**THE TASK:**
Using the records below, count the lines with "nhân" in them. Give the number only.
*** Opening RECORDS SHOWN ***
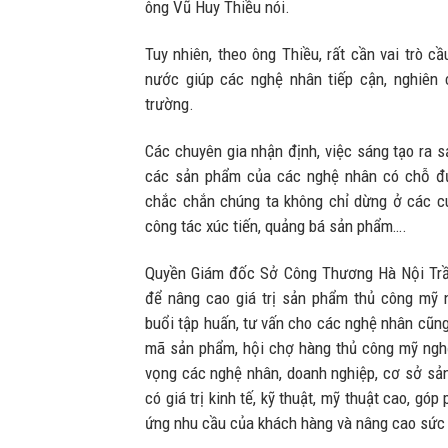
ông Vũ Huy Thiều nói.
Tuy nhiên, theo ông Thiều, rất cần vai trò c
nước giúp các nghệ nhân tiếp cận, nghiên 
trường.
Các chuyên gia nhận định, việc sáng tạo ra 
các sản phẩm của các nghệ nhân có chỗ đứ
chắc chắn chúng ta không chỉ dừng ở các c
công tác xúc tiến, quảng bá sản phẩm….
Quyền Giám đốc Sở Công Thương Hà Nội Trầ
để nâng cao giá trị sản phẩm thủ công mỹ 
buổi tập huấn, tư vấn cho các nghệ nhân cũng
mã sản phẩm, hội chợ hàng thủ công mỹ ngh
vọng các nghệ nhân, doanh nghiệp, cơ sở s
có giá trị kinh tế, kỹ thuật, mỹ thuật cao, g
ứng nhu cầu của khách hàng và nâng cao sức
*** Closing RECORDS SHOWN ***
**EXPECTED ANSWER:**
4